**Information supplied:**
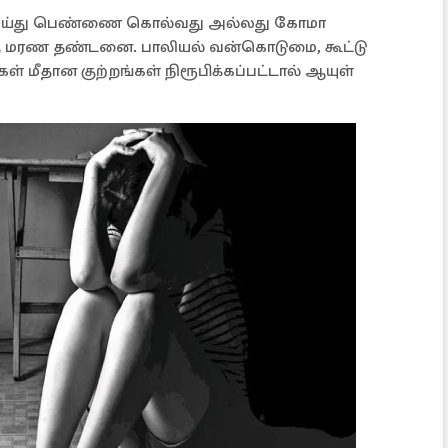
ெய்து பெண்ணை கொல்வது அல்லது கோமா
்கு மரண தண்டனை. பாலியல் வன்கொடுமை, கூட்டு
் மீதான குற்றங்கள் நிரூபிக்கப்பட்டால் ஆயுள்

**Activity:** Return the material in full and unaltered, minus its pictures.

**Exercise result:**
ெய்து பெண்ணை கொல்வது அல்லது கோமா
்கு மரண தண்டனை. பாலியல் வன்கொடுமை, கூட்டு
் மீதான குற்றங்கள் நிரூபிக்கப்பட்டால் ஆயுள்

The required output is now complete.